From the prior art, electromechanical brake application devices are known which have a service-type brake unit as well as an accumulator-type brake unit which has an energy accumulator. The service-type brake unit contains a braking power generator for the application and/or release of the brake; for example, in the form of an electric-motor drive which can be controlled by a control device for slip-controlled or load-corrected braking. The accumulator-type brake unit comprises at least one energy accumulator for the storage and supply of energy for the application of the brake as a service-type emergency brake during a safety braking demand; as a parking brake; or a safety braking level, in the event of a failure of the service-type brake unit.

A power converter provides a conversion of the energy supplied by the braking power generator and/or by the energy accumulator to a brake application movement and comprises, for example, a brake spindle driven by the electric-motor drive.

For activating the energy accumulator, a locking device is provided which can be unlocked upon a safety braking and/or parking braking demand signal. The accumulator-type brake unit is generally constructed as a spring brake, the accumulator-type spring being held in the tensioned condition by the locking device. Upon the safety braking demand signal, which is controlled, for example, by a safety loop of the rail vehicle into the locking device, the locking device is released and the power of the accumulator-type spring can be transmitted by the power converter to brake shoes.

However, it is a disadvantage that, while the brake application device is intact, no non-skid-controlled or load-corrected feeding of the braking power can be achieved in order to permit a certain braking comfort during safety and parking braking.

In view of the above, the present invention is based on further developing an electromechanical brake application device such that, also during a safety braking and/or parking braking, a braking can take place in a non-skid-controlled and/or load-corrected manner.

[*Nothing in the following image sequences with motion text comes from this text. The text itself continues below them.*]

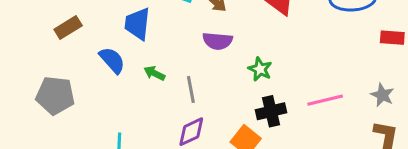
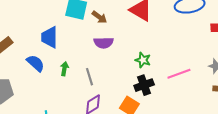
green star: (260, 69) -> (143, 60), moved
green arrow: (155, 73) -> (64, 69), turned 80

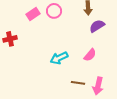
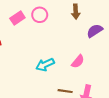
purple semicircle: (97, 26) -> (95, 31), moved

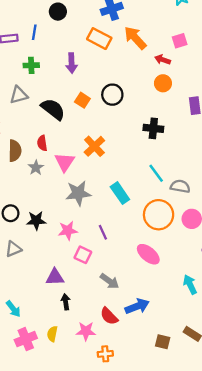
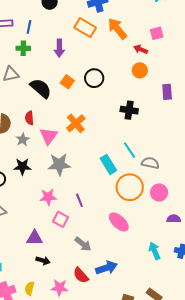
blue line: (34, 32) -> (29, 27), moved
cyan rectangle: (120, 193) -> (108, 164), moved
black star: (36, 221) -> (22, 167), moved
black arrow: (66, 302) -> (43, 261), turned 112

When the safety braking or parking braking is demanded, while the brake application device is intact, a braking can take place in complete comfort, that is, in a load-corrected and or slip—or non-skid-controlled manner, by the service-type brake unit. The controlling-in of the braking power is monitored by the control and monitoring device. When the controlling-in of the braking power is correct (brake application device is intact), this control and monitoring device prevents the opening of the locking device and thus, in the event of a safety braking, the brake slip of the wheels of the rail vehicles which is frequently observed when the accumulator-type brake unit is triggered. As a result of this measure, the driving comfort can be improved, and the mechanical loads and the wear of the brake system can be reduced.

As a result of additional measures, advantageous further developments and improvements of the electro-mechanical brake application device can be achieved.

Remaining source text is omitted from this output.